槍抵在趙瑾年腦袋上,趙瑾年老實了,這次是真老實了。
趙瑾年的眼神從未有這麼一刻如此清澈,“沈叔,你別衝動,我爸就我這麼一個兒子,咱們有話好好說。”
沈千熊又是兩個大嘴巴子給趙瑾年招呼過去,眼珠子瞪得跟銅鈴一樣:“那正好!斃了你你這個小出生,讓你爸那個老出生斷子絕孫!”
沈百花也哭得梨花帶雨,趕緊勸沈千熊,“哥,你別殺他,是我勾引他的,和他沒關係,哥……”
沈千熊面目猙獰,揪著趙瑾年的頭髮,狠狠瞪了沈百花一眼,對趙瑾年罵道:“小兔崽子,你們老趙家欺人太甚!你爸搞我老婆就算了,你也吃了熊心豹子膽?今天老子就崩了你。”
說著,沈千熊就扣動了扳機。
槍沒響。
沒子彈了?
趙瑾年鬆了口氣。
沈千熊皺眉,不慌不忙的從兜裡拿出彈夾準備裝上。
這還得了?趙瑾年趕緊運功,一拳給沈千熊打去。
沈千熊疼得嗷了一聲,更加兇狠,“小出生!”
趙瑾年求生的慾望達到了頂峰,騎在沈千熊身上,一拳又一拳,沒多久就把沈千熊給打暈了。
沈百花嚇壞了,在一旁哭得梨花帶雨,拉扯著趙瑾年:“別打了別把我哥打死了。

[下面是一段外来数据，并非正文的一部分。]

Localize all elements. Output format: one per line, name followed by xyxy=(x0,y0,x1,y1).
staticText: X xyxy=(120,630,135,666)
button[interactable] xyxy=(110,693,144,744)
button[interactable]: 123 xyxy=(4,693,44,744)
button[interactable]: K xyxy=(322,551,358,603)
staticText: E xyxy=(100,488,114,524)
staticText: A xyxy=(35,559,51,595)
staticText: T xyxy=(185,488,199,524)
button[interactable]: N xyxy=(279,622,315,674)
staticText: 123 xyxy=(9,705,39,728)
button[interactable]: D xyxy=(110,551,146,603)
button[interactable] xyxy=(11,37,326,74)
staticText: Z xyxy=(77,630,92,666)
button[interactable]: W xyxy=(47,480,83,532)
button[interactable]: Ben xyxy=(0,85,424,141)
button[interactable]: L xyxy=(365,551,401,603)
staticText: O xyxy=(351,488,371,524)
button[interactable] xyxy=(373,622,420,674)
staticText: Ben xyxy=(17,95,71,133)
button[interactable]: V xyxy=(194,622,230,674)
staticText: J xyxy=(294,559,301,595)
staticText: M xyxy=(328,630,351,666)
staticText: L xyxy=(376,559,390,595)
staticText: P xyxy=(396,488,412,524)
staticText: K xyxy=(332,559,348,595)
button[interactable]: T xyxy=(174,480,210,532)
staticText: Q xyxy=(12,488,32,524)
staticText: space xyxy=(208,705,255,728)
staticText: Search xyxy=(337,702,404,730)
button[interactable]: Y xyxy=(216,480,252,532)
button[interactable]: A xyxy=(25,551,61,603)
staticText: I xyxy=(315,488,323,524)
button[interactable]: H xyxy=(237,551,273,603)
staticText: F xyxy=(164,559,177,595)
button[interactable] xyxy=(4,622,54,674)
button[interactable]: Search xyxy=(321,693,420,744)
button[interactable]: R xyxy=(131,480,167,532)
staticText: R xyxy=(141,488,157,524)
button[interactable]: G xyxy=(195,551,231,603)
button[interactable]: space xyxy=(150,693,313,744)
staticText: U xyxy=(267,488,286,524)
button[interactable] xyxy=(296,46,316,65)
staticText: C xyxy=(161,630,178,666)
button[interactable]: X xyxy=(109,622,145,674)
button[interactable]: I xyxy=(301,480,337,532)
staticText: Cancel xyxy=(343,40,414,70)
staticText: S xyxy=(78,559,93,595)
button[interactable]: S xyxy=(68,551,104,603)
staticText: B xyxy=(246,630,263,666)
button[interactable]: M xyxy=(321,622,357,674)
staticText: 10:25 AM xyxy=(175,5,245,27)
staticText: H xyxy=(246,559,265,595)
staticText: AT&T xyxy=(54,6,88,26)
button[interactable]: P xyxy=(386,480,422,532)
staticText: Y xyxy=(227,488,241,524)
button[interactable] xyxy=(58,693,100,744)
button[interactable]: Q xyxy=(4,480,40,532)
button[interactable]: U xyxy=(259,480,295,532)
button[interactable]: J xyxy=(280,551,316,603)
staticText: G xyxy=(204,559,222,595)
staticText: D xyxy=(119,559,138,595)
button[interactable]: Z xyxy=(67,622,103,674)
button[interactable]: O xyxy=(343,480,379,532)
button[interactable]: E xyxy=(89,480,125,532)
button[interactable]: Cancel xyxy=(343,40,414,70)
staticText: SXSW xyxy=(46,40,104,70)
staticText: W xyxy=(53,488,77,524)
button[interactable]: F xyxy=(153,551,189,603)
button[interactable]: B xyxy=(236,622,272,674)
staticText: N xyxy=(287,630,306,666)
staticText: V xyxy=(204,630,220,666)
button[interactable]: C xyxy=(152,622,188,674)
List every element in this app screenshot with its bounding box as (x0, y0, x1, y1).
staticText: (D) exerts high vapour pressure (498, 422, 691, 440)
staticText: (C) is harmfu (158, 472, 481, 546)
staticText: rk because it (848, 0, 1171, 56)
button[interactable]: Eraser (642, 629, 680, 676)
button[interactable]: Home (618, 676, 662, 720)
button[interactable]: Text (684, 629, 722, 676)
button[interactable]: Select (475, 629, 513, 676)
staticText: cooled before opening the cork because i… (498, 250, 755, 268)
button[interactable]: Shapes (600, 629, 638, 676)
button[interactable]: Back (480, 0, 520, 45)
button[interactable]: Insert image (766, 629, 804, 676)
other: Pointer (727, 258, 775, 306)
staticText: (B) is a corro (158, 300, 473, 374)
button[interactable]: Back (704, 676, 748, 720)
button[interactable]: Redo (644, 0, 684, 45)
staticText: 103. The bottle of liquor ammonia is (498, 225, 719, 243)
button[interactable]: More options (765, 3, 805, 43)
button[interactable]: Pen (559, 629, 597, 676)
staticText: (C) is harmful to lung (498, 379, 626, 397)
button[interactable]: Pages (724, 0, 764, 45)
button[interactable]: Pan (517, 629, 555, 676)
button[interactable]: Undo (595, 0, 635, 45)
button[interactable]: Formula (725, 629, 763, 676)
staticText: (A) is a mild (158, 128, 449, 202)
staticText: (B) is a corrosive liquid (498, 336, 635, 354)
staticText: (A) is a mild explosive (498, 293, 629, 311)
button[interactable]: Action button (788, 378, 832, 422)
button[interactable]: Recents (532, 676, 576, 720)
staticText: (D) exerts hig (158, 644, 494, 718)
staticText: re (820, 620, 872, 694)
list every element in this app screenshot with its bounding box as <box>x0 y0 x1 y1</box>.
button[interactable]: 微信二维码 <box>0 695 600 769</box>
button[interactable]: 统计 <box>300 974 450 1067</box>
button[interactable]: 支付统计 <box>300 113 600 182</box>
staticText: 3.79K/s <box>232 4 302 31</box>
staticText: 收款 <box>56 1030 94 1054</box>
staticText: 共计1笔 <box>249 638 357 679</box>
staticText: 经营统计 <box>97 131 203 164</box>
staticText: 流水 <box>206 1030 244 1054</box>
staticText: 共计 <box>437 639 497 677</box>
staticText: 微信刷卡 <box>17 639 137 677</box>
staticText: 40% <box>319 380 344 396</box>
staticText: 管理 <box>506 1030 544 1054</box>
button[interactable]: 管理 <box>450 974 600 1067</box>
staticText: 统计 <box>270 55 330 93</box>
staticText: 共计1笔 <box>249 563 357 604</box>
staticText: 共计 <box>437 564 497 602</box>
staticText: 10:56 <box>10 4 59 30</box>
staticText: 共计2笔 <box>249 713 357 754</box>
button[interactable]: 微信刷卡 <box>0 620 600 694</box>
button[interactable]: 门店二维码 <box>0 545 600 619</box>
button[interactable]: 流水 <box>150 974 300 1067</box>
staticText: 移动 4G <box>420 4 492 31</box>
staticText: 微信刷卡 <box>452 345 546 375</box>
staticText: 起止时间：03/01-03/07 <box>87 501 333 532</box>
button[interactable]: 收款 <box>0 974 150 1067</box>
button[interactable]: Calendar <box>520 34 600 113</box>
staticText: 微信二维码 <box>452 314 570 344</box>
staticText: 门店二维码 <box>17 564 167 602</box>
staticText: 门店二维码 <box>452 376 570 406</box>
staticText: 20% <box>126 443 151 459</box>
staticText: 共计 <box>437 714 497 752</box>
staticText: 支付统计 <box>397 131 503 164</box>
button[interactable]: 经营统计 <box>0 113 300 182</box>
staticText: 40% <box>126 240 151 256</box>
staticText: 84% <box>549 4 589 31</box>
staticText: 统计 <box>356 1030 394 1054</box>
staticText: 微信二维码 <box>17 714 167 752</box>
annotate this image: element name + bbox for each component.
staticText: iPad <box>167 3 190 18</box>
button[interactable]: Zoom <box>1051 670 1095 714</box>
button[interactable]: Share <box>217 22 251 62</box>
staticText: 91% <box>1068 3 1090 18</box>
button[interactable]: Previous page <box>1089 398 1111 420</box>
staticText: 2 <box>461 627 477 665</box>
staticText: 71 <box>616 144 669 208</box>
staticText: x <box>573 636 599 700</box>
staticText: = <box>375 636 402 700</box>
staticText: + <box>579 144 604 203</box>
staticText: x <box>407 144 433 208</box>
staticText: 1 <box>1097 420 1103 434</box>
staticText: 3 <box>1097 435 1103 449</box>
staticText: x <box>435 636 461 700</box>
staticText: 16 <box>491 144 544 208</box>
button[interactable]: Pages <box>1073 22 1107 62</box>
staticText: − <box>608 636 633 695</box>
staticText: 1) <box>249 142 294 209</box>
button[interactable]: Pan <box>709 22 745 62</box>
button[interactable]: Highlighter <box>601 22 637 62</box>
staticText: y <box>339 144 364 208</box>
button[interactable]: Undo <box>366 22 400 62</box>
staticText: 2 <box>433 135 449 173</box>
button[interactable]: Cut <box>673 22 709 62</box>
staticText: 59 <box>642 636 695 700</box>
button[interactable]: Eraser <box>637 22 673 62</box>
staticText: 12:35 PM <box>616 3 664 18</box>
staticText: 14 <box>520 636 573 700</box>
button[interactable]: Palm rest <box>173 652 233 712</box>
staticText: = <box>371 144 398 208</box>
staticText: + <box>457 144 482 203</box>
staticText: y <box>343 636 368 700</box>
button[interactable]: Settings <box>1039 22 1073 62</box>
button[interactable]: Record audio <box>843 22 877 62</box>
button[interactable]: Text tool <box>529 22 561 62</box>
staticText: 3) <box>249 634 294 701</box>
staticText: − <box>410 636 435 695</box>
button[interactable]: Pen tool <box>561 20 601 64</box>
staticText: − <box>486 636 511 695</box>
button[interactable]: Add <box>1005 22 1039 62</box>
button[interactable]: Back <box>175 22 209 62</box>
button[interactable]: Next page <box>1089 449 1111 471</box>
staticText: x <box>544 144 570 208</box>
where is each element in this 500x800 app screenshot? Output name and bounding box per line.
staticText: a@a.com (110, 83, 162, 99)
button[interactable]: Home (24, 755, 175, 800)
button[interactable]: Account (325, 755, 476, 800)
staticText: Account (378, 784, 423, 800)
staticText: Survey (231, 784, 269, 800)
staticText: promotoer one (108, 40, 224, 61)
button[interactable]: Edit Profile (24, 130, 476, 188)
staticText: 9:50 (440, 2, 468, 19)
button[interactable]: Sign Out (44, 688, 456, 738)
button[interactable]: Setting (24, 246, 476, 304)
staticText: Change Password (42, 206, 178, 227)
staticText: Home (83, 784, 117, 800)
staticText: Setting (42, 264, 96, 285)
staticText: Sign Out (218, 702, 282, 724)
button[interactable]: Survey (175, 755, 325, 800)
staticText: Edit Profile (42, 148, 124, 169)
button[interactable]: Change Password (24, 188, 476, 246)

”
“嘶。”趙瑾年捂著胸口,疼得直哆嗦,趕緊起來,一瘸一拐的就要走。
這絕對是趙瑾年距離死亡最近的一次!
還好沈千熊喝多了,準心不夠,不然趙瑾年今天必死無疑。
即使這樣,趙瑾年也沒好果子吃,胸口和小腿都中了一槍,加上被沈千熊扇了幾個大嘴巴子,眼冒金星的,他感覺眼皮也越來越昏。
他不敢在這裡久留,生怕沈千熊醒來一槍給自己斃了,便搖搖晃晃的出門就想走。
沈百花很著急,一方面又擔心沈千熊,一方面又擔心趙瑾年,走也不是,去也不是,急的團團轉。
趙瑾年下了樓,因為失血過多,意識越來越朦朧,他最終還是沒能上車,而是倒在了小區綠化帶裡,在意識消散的時候,他腦子裡只有一個念頭:
他就說怎麼心神不寧的,媽的…早知道從李清梅那裡出來就該去玉衡,不應該貪的!
偷人爽歸爽,被抓火葬場啊。
趙瑾年不知道自己昏迷了多久,只知道醒來的時候是在玉衡的醫院。
他受傷很嚴重,估計要在醫院躺個十幾天了。
老媽眼睛紅了,握著趙瑾年的手心,看到趙瑾年醒了,喜極而泣,接著就是一頓數落,恨鐵不成鋼,“你說你,我都不知道怎麼說你。”
趙瑾年汗顏,看來老媽已經知道趙瑾年和沈百花有一腿的事兒了,他老臉一紅,也很自責。
老爹在一旁摳著鼻屎,幸災樂禍道:“就是就是,怎麼能幹出這種事兒呢?把我的老臉都丟光了!”